When you reach the line that contains "A great article that lists some common traits" below, transcribe it and each line after it word for word to the end of the records, omitting pictures.

-- Provided entries --
----------
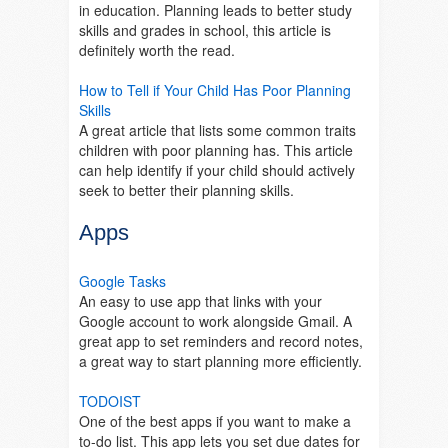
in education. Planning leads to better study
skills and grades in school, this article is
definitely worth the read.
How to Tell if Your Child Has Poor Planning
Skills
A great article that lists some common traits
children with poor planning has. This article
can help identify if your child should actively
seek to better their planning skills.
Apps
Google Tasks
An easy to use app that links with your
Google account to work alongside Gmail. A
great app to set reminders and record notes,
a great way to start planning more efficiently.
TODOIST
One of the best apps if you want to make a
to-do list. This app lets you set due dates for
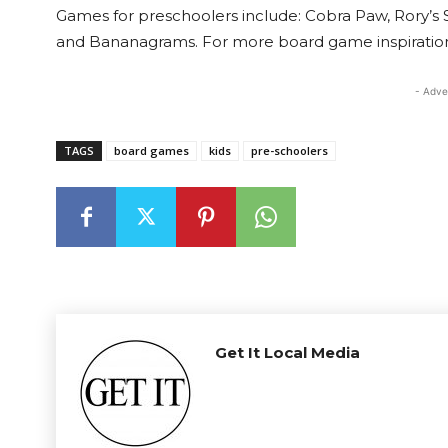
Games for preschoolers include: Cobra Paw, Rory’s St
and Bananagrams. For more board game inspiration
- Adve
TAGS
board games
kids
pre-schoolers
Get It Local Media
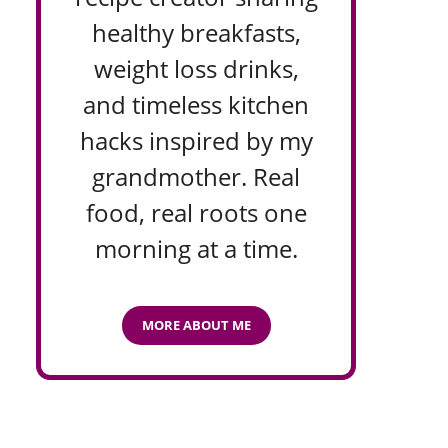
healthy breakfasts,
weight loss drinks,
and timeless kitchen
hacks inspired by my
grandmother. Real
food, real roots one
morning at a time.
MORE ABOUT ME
----------
-- Exercise output --
A great article that lists some common traits
children with poor planning has. This article
can help identify if your child should actively
seek to better their planning skills.
Apps
Google Tasks
An easy to use app that links with your
Google account to work alongside Gmail. A
great app to set reminders and record notes,
a great way to start planning more efficiently.
TODOIST
One of the best apps if you want to make a
to-do list. This app lets you set due dates for
Games for preschoolers include: Cobra Paw, Rory’s St
and Bananagrams. For more board game inspiration
- Adve
TAGS
board games
kids
pre-schoolers
Get It Local Media
healthy breakfasts,
weight loss drinks,
and timeless kitchen
hacks inspired by my
grandmother. Real
food, real roots one
morning at a time.
MORE ABOUT ME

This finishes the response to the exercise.